# Entries provided
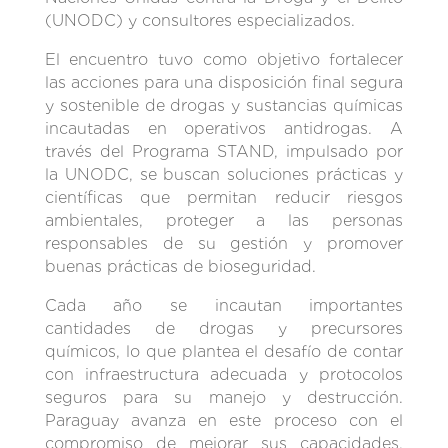
(UNODC) y consultores especializados.
El encuentro tuvo como objetivo fortalecer
las acciones para una disposición final segura
y sostenible de drogas y sustancias químicas
incautadas en operativos antidrogas. A
través del Programa STAND, impulsado por
la UNODC, se buscan soluciones prácticas y
científicas que permitan reducir riesgos
ambientales, proteger a las personas
responsables de su gestión y promover
buenas prácticas de bioseguridad.
Cada año se incautan importantes
cantidades de drogas y precursores
químicos, lo que plantea el desafío de contar
con infraestructura adecuada y protocolos
seguros para su manejo y destrucción.
Paraguay avanza en este proceso con el
compromiso de mejorar sus capacidades,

# Exercise
Every line that contains the string "UNODC" should be copied from the records.

# Answer section
(UNODC) y consultores especializados.
la UNODC, se buscan soluciones prácticas y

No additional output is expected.